Williams and his colleagues can expect to be attacked deep for a third straight game Thursday night. Since Josh Gordon’s return from suspension, the Browns have been more comfortable with the vertically stretched passing designs in Norv Turner’s system. Brian Hoyer has been very stellar staying in the pocket and efficiently working through progressions. He has benefited from tremendous pass-blocking, particularly by left tackle Joe Thomas, who has been almost flawless playing on an island.
Despite what Mario Williams’ sack numbers suggest, the Bills don’t have a prominent pass-rusher to challenge Thomas. They do, however, have an excellent interior blitzing threat in supple rookie middle linebacker Kiko Alonso, and they have a schemer in coordinator Mike Pettine who does great work with hybrid fronts and disguises. The Browns’ rushing attack last week looked the best it has all season, so Cleveland would be wise to stay true to the run and make this Bills front seven prove that its stellar gap discipline against the Ravens was not an aberration.

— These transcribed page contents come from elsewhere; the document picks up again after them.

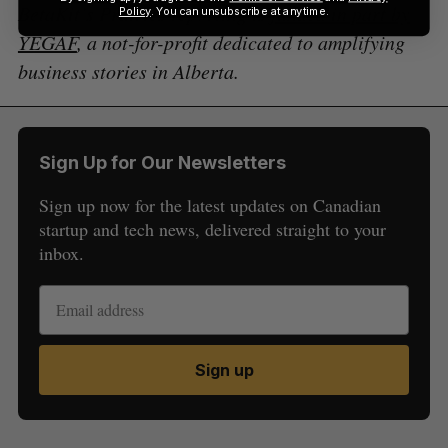
BetaKit’s Prairies reporting is
funded in part by
Policy
. You can unsubscribe at anytime.
YEGAF
, a not-for-profit dedicated to amplifying
business stories in Alberta.
Sign Up for Our Newsletters
Sign up now for the latest updates on Canadian
startup and tech news, delivered straight to your
inbox.
Sign up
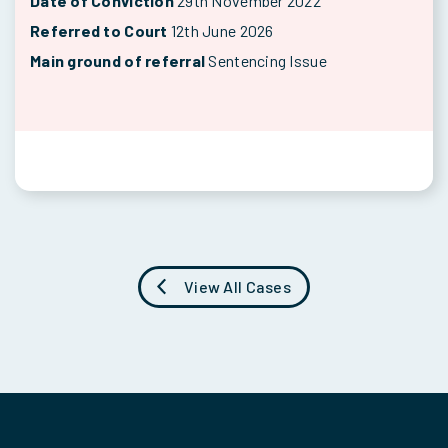
Date of Conviction
29th November 2022
Referred to Court
12th June 2026
Main ground of referral
Sentencing Issue
View All Cases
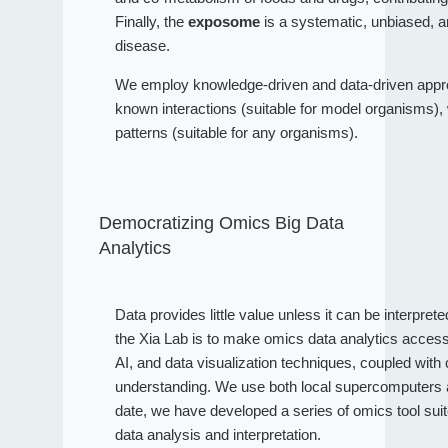
Finally, the
exposome
is a systematic, unbiased, a
disease.
We employ knowledge-driven and data-driven approa
known interactions (suitable for model organisms), wh
patterns (suitable for any organisms).
Democratizing Omics Big Data
Analytics
Data provides little value unless it can be interpret
the Xia Lab is to make omics data analytics access
AI, and data visualization techniques, coupled wit
understanding. We use both local supercomputers an
date, we have developed a series of omics tool sui
data analysis and interpretation.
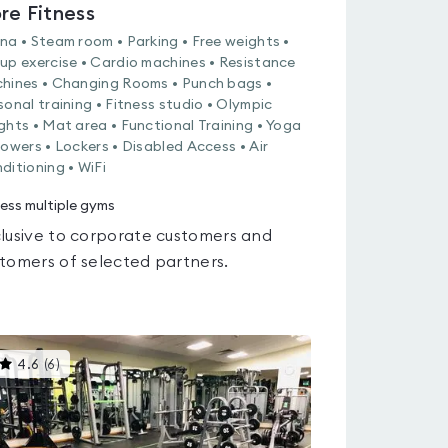
re Fitness
na • Steam room • Parking • Free weights •
up exercise • Cardio machines • Resistance
hines • Changing Rooms • Punch bags •
sonal training • Fitness studio • Olympic
ghts • Mat area • Functional Training • Yoga
howers • Lockers • Disabled Access • Air
ditioning • WiFi
ess multiple gyms
lusive to corporate customers and
tomers of selected partners.
This
4.6
(
6
)
gyms
is
rated
4.6
out
of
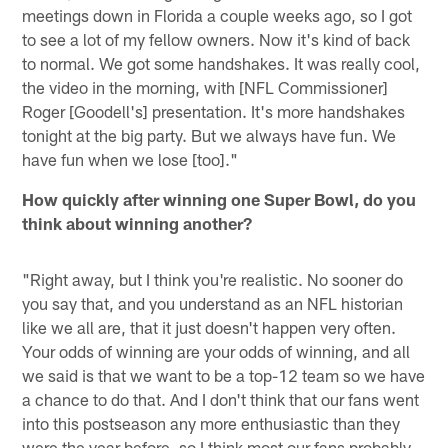
meetings down in Florida a couple weeks ago, so I got
to see a lot of my fellow owners. Now it's kind of back
to normal. We got some handshakes. It was really cool,
the video in the morning, with [NFL Commissioner]
Roger [Goodell's] presentation. It's more handshakes
tonight at the big party. But we always have fun. We
have fun when we lose [too]."
How quickly after winning one Super Bowl, do you
think about winning another?
"Right away, but I think you're realistic. No sooner do
you say that, and you understand as an NFL historian
like we all are, that it just doesn't happen very often.
Your odds of winning are your odds of winning, and all
we said is that we want to be a top-12 team so we have
a chance to do that. And I don't think that our fans went
into this postseason any more enthusiastic than they
were the year before, so I think most our fans probably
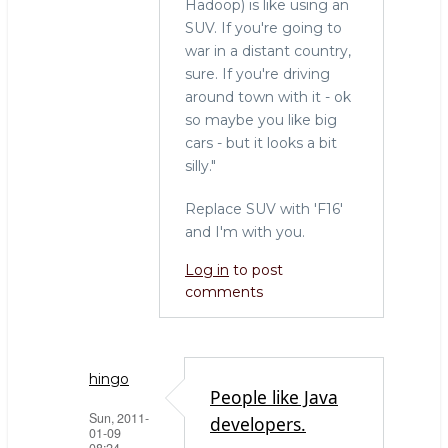
Hadoop) is like using an
SUV. If you're going to
war in a distant country,
sure. If you're driving
around town with it - ok
so maybe you like big
cars - but it looks a bit
silly."
Replace SUV with 'F16'
and I'm with you.
Log in
to post
comments
hingo
People like Java
Sun, 2011-
developers.
01-09
08:24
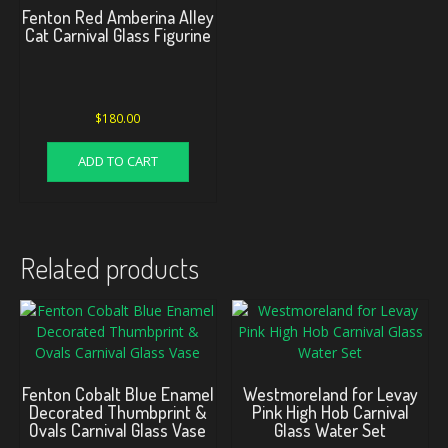
Fenton Red Amberina Alley
Cat Carnival Glass Figurine
$
180.00
ADD TO CART
Related products
Fenton Cobalt Blue Enamel
Westmoreland for Levay
Decorated Thumbprint &
Pink High Hob Carnival
Ovals Carnival Glass Vase
Glass Water Set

Bills offense vs. Browns defense
Speaking of running the ball, that’s what the Bills did last Sunday. Fifty-five times. Fullback Frank Summers played 42 of the offense’s 84 snaps, performing admirably as a classic black-and-blue lead-blocker. It was a great strategic adjustment by Doug Marrone, who likely realized after losing to the Jets that EJ Manuel isn’t ready to have so much on his plate just yet. By going back to basics —like two-back or two-tight end personnel and a between-the-tackles rushing attack—Marrone was able to create a defined, one-read passing game for his rookie quarterback, leaning heavily on play-action.
Interestingly, most of those one-man reads were directed for rookie wideout Robert Woods, not sixth-year star Stevie Johnson. Don’t be surprised if Woods fully supplants Johnson atop the pecking order. He has better speed and quickness than Johnson and is virtually the same size (6-1 or 6-2, 200 or so pounds). We’ll know which receiver Cleveland believes is Buffalo’s No. 1 by who Joe Haden defends. The fourth-year pro has been a shutdown corner through four games.

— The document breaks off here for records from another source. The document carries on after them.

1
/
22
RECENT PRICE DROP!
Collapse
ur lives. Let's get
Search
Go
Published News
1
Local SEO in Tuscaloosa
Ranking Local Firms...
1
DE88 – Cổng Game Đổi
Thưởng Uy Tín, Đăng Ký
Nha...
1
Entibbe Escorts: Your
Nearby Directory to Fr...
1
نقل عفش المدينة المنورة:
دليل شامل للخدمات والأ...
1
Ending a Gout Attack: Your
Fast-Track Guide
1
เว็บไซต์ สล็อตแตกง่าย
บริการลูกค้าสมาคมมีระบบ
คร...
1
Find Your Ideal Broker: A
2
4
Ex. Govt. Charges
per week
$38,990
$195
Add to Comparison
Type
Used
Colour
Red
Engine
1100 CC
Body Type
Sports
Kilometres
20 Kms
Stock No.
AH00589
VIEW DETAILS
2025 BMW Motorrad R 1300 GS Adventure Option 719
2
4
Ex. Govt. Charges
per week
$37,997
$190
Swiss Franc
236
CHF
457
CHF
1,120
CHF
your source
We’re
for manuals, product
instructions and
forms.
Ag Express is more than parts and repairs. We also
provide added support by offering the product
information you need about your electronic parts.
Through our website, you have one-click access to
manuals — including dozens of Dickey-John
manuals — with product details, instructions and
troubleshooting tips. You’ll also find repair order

Against A.J. Green and the Bengals last week, the Browns predominantly used matchup zone concepts out of two-deep coverages. Safeties T.J. Ward and Tashaun Gipson gave outstanding help downfield. This week, the Browns likely will play more man-to-man, with one of the safeties dropping into the box. They’ll want to make the Bills reluctant to run.

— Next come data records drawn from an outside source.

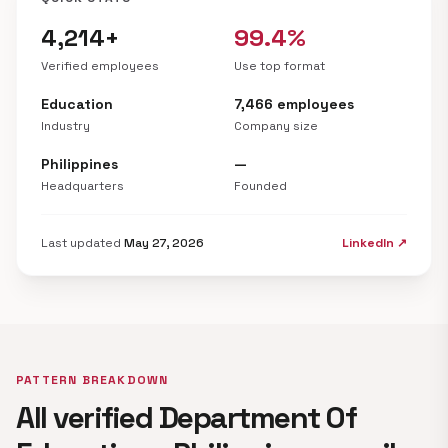
4,214+
99.4%
Verified employees
Use top format
Education
7,466 employees
Industry
Company size
Philippines
—
Headquarters
Founded
Last updated
May 27, 2026
LinkedIn ↗
PATTERN BREAKDOWN
All verified Department Of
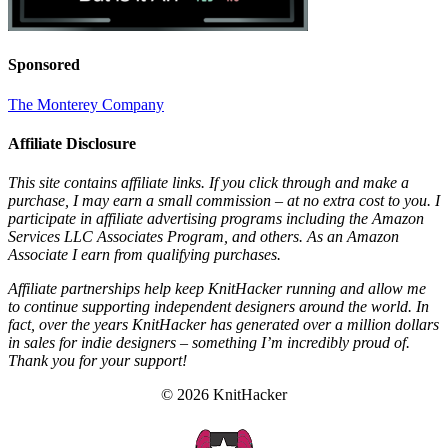
Sponsored
The Monterey Company
Affiliate Disclosure
This site contains affiliate links. If you click through and make a
purchase, I may earn a small commission – at no extra cost to you. I
participate in affiliate advertising programs including the Amazon
Services LLC Associates Program, and others. As an Amazon
Associate I earn from qualifying purchases.
Affiliate partnerships help keep KnitHacker running and allow me
to continue supporting independent designers around the world. In
fact, over the years KnitHacker has generated over a million dollars
in sales for indie designers – something I’m incredibly proud of.
Thank you for your support!
© 2026 KnitHacker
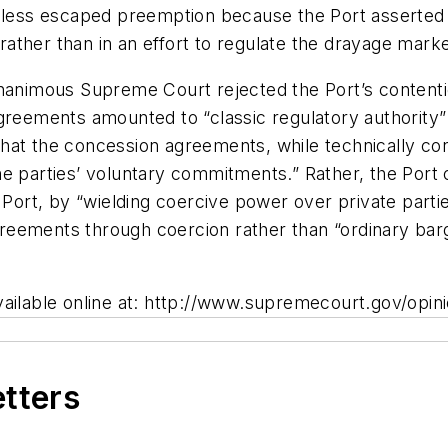
heless escaped preemption because the Port asserted 
 rather than in an effort to regulate the drayage marke
unanimous Supreme Court rejected the Port’s content
greements amounted to “classic regulatory authority” 
hat the concession agreements, while technically co
he parties’ voluntary commitments.” Rather, the Port
 Port, by “wielding coercive power over private parti
eements through coercion rather than “ordinary barg
vailable online at: http://www.supremecourt.gov/opin
etters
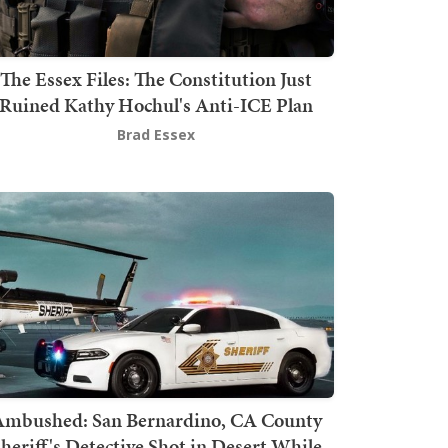
The Essex Files: The Constitution Just
Ruined Kathy Hochul's Anti-ICE Plan
Brad Essex
mbushed: San Bernardino, CA County
heriff's Detective Shot in Desert While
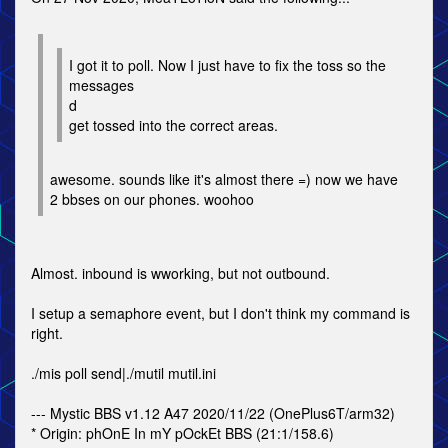
I got it to poll. Now I just have to fix the toss so the
messages
d
get tossed into the correct areas.
awesome. sounds like it's almost there =) now we have
2 bbses on our phones. woohoo
Almost. inbound is wworking, but not outbound.
I setup a semaphore event, but I don't think my command is
right.
./mis poll send|./mutil mutil.ini
--- Mystic BBS v1.12 A47 2020/11/22 (OnePlus6T/arm32)
* Origin: phOnE In mY pOckEt BBS (21:1/158.6)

The Bills will have to rediscover their passing attack. It’s not just that eight-man boxes are tough to run against; Cleveland’s front seven is fairly stingy, featuring two good playside run stoppers in Paul Kruger and the so-far-dominant Desmond Bryant. What’s more, C.J. Spiller is battling a bad ankle. Thirty-two-year-old Fred Jackson, though still patient and crafty enough to burn you, is not an ideal candidate for 25 carries on a short week.